2:22AM
Classic stock mania (in China)

ARTICLE: China Leaves Small Investors Behind on Road To Capitalism, By Ariana Eunjung Cha, Washington Post, May 3, 2008; Page A01
Insecticide in China is the equivalent of jumping out of skyscrapers in NYC in the late 20s.
Classic stock mania: people get way too wrapped up in market movements and start acting like it's their ticket to paradise.
Then the crash and some can't take the adjustment.
Reader Comments (1)
Mao observed some of that cultural trait's negative consequences in his youth. He saw it as a vulnerability to nasty foreign exploitation.

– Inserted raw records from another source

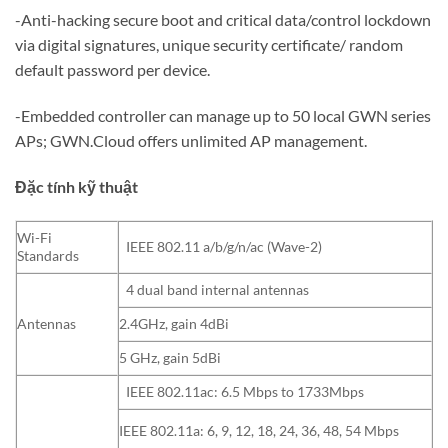
-Anti-hacking secure boot and critical data/control lockdown
via digital signatures, unique security certificate/ random
default password per device.
-Embedded controller can manage up to 50 local GWN series
APs; GWN.Cloud offers unlimited AP management.
Đặc tính kỹ thuật
Wi-Fi
IEEE 802.11 a/b/g/n/ac (Wave-2)
Standards
4 dual band internal antennas
Antennas
2.4GHz, gain 4dBi
5 GHz, gain 5dBi
IEEE 802.11ac: 6.5 Mbps to 1733Mbps
IEEE 802.11a: 6, 9, 12, 18, 24, 36, 48, 54 Mbps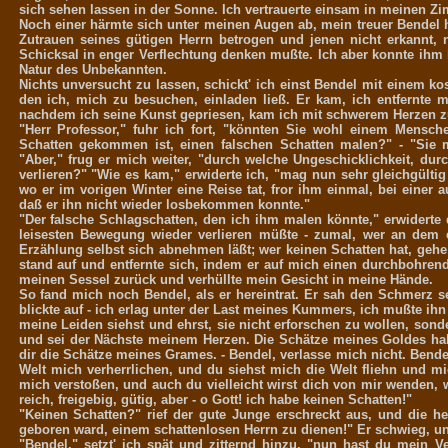
sich sehen lassen in der Sonne. Ich vertrauerte einsam in meinen 
Noch einer härmte sich unter meinen Augen ab, mein treuer Bendel hö
Zutrauen seines gütigen Herrn betrogen und jenen nicht erkannt,
Schicksal in enger Verflechtung denken mußte. Ich aber konnte ihm 
Natur des Unbekannten.
Nichts unversucht zu lassen, schickt' ich einst Bendel mit einem k
den ich, mich zu besuchen, einladen ließ. Er kam, ich entfernte 
nachdem ich seine Kunst gepriesen, kam ich mit schwerem Herzen zu
"Herr Professor," fuhr ich fort, "könnten Sie wohl einem Mensch
Schatten gekommen ist, einen falschen Schatten malen?" - "Sie m
"Aber," frug er mich weiter, "durch welche Ungeschicklichkeit, du
verlieren?" "Wie es kam," erwiderte ich, "mag nun sehr gleichgültig
wo er im vorigen Winter eine Reise tat, fror ihm einmal, bei einer 
daß er ihn nicht wieder losbekommen konnte."
"Der falsche Schlagschatten, den ich ihm malen könnte," erwiderte 
leisesten Bewegung wieder verlieren müßte - zumal, wer an dem e
Erzählung selbst sich abnehmen läßt; wer keinen Schatten hat, gehe 
stand auf und entfernte sich, indem er auf mich einen durchbohrend
meinen Sessel zurück und verhüllte mein Gesicht in meine Hände.
So fand mich noch Bendel, als er hereintrat. Er sah den Schmerz sei
blickte auf - ich erlag unter der Last meines Kummers, ich mußte ihn 
meine Leiden siehst und ehrst, sie nicht erforschen zu wollen, son
und sei der Nächste meinem Herzen. Die Schätze meines Goldes hab' 
dir die Schätze meines Grames. - Bendel, verlasse mich nicht. Bendel,
Welt mich verherrlichen, und du siehst mich die Welt fliehn und mic
mich verstoßen, und auch du vielleicht wirst dich von mir wenden, 
reich, freigebig, gütig, aber - o Gott! ich habe keinen Schatten!"
"Keinen Schatten?" rief der gute Junge erschreckt aus, und die h
geboren ward, einem schattenlosen Herrn zu dienen!" Er schwieg, un
"Bendel," setzt' ich spät und zitternd hinzu, "nun hast du mein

That was a key reason that he not only sought state control, but national isolation from potential corrupters.
The real trick for China will be to exploit and evolve that trait while minimizing its down side risk.
There are Chinese entrepreneurial risk takers all over Asia, and in many cases their families were active there during the Cold War. Then they provided seed money to modernization efforts in both mainland China and Taiwan.
Our academics study the old Cheng Ho maritime political venture, but ignore the 'boring' story of decades of Chinese maritime trading ventures that preceded him.
Note that entrepreneurial and investment risk taking have been part of the South Korean culture in recent decades.
Japan tried to control public investment options though a managed national capitalism. There were still risk takers that sought safe real estate investments abroad and learned that that could also be an illusion.
So Chinese risk taking experiences should be viewed as part of a learning experience rather than a stigma.